[Extracted data entries]

»»

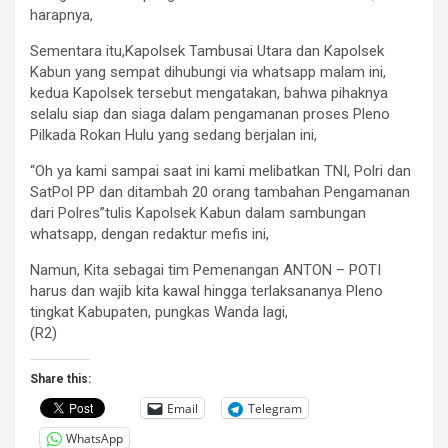
harapnya,
Sementara itu,Kapolsek Tambusai Utara dan Kapolsek
Kabun yang sempat dihubungi via whatsapp malam ini,
kedua Kapolsek tersebut mengatakan, bahwa pihaknya
selalu siap dan siaga dalam pengamanan proses Pleno
Pilkada Rokan Hulu yang sedang berjalan ini,
“Oh ya kami sampai saat ini kami melibatkan TNI, Polri dan
SatPol PP dan ditambah 20 orang tambahan Pengamanan
dari Polres”tulis Kapolsek Kabun dalam sambungan
whatsapp, dengan redaktur mefis ini,
Namun, Kita sebagai tim Pemenangan ANTON – POTI
harus dan wajib kita kawal hingga terlaksananya Pleno
tingkat Kabupaten, pungkas Wanda lagi,
(R2)
Share this:
Email
Telegram
WhatsApp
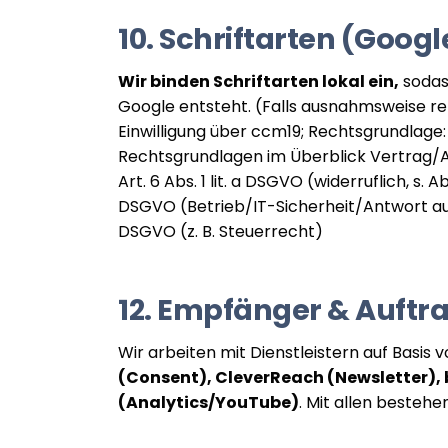
10. Schriftarten (Googl
Wir binden Schriftarten lokal ein,
sodas
Google entsteht. (Falls ausnahmsweise r
Einwilligung über ccm19; Rechtsgrundlage: Ar
Rechtsgrundlagen im Überblick Vertrag/Anb
Art. 6 Abs. 1 lit. a DSGVO (widerruflich, s. A
DSGVO (Betrieb/IT-Sicherheit/Antwort auf A
DSGVO (z. B. Steuerrecht)
12. Empfänger & Auftr
Wir arbeiten mit Dienstleistern auf Basis 
(Consent), CleverReach (Newsletter), b
(Analytics/YouTube)
. Mit allen besteh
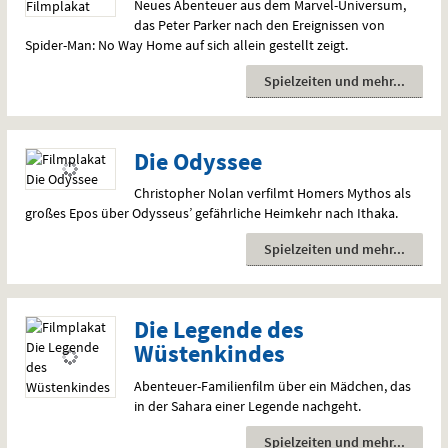
Neues Abenteuer aus dem Marvel-Universum,
das Peter Parker nach den Ereignissen von
Spider-Man: No Way Home auf sich allein gestellt zeigt.
Spielzeiten und mehr
Die Odyssee
Christopher Nolan verfilmt Homers Mythos als
großes Epos über Odysseus’ gefährliche Heimkehr nach Ithaka.
Spielzeiten und mehr
Die Legende des
Wüstenkindes
Abenteuer-Familienfilm über ein Mädchen, das
in der Sahara einer Legende nachgeht.
Spielzeiten und mehr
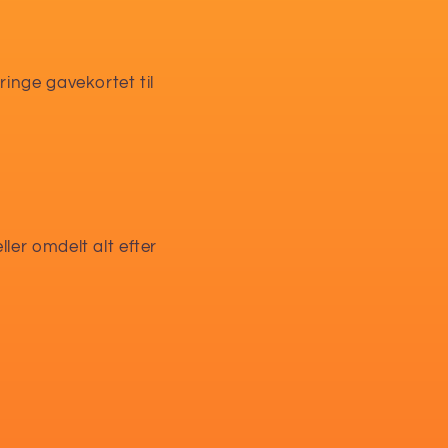
ringe gavekortet til
ler omdelt alt efter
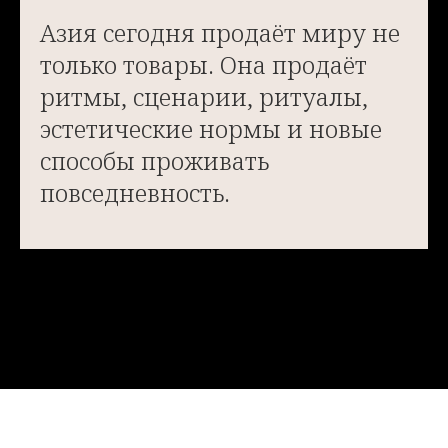
Азия сегодня продаёт миру не
только товары. Она продаёт
ритмы, сценарии, ритуалы,
эстетические нормы и новые
способы проживать
повседневность.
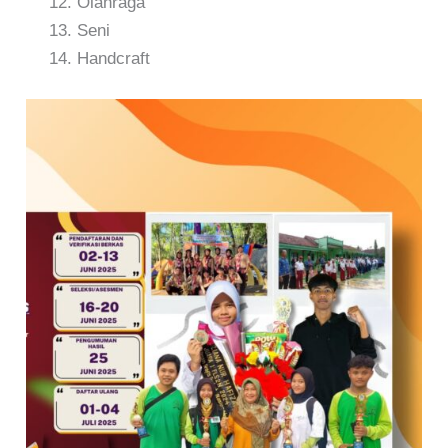
Olahraga
Seni
Handcraft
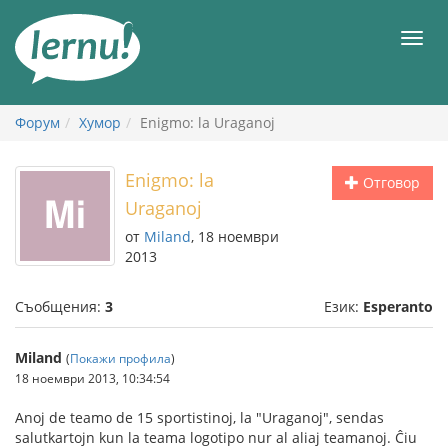
Към
съдържанието
Мен
Форум
Хумор
Enigmo: la Uraganoj
Enigmo: la
Отговор
Uraganoj
от
Miland
, 18 ноември
2013
Съобщения:
3
Език:
Esperanto
Miland
(
Покажи профила
)
18 ноември 2013, 10:34:54
Anoj de teamo de 15 sportistinoj, la "Uraganoj", sendas
salutkartojn kun la teama logotipo nur al aliaj teamanoj. Ĉiu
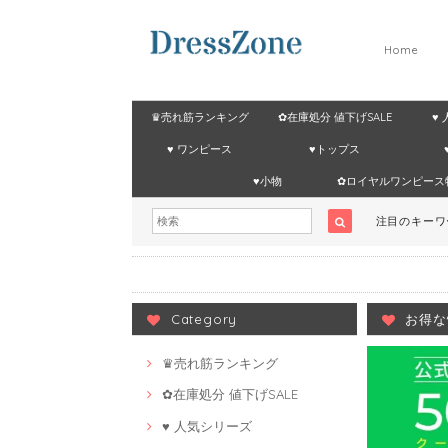
Home
♛売れ筋ランキング
✿在庫処分 値下げSALE
♥
♥ ワンピース
♥トップス
♥小物
✿ロイヤルワンピース
注目のキー
Category
お得な
♛売れ筋ランキング
✿在庫処分 値下げSALE
♥ 人気シリーズ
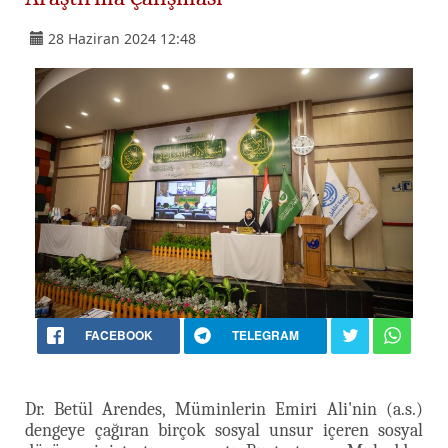
28 Haziran 2024 12:48
FACEBOOK
TELEGRAM
Dr. Betül Arendes, Müminlerin Emiri Ali'nin (a.s.)
dengeye çağıran birçok sosyal unsur içeren sosyal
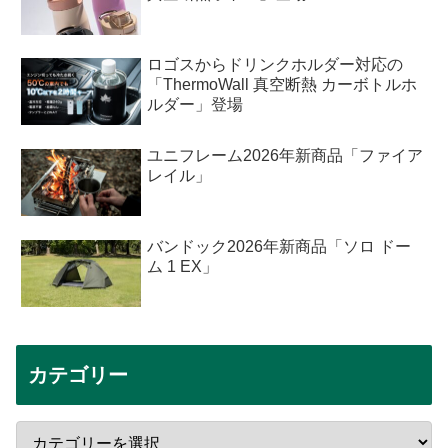
ロゴスからドリンクホルダー対応の
「ThermoWall 真空断熱 カーボトルホ
ルダー」登場
ユニフレーム2026年新商品「ファイア
レイル」
バンドック2026年新商品「ソロ ドー
ム 1 EX」
カテゴリー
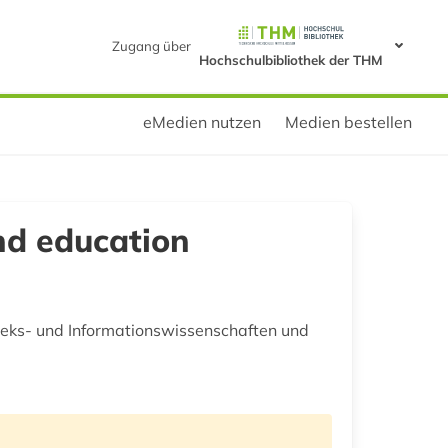
Zugang über
Hochschulbibliothek der THM
eMedien nutzen
Medien bestellen
and education
theks- und Informationswissenschaften und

««

- _PROBLEM DESCRIPTION_
With the string "DSGVO" as the key, filter the data above and show the lines that match.

- _RESPONSE TO THIS TASK_
Art. 6 Abs. 1 lit. a DSGVO (widerruflich, s. A
DSGVO (Betrieb/IT-Sicherheit/Antwort auf A
DSGVO (z. B. Steuerrecht)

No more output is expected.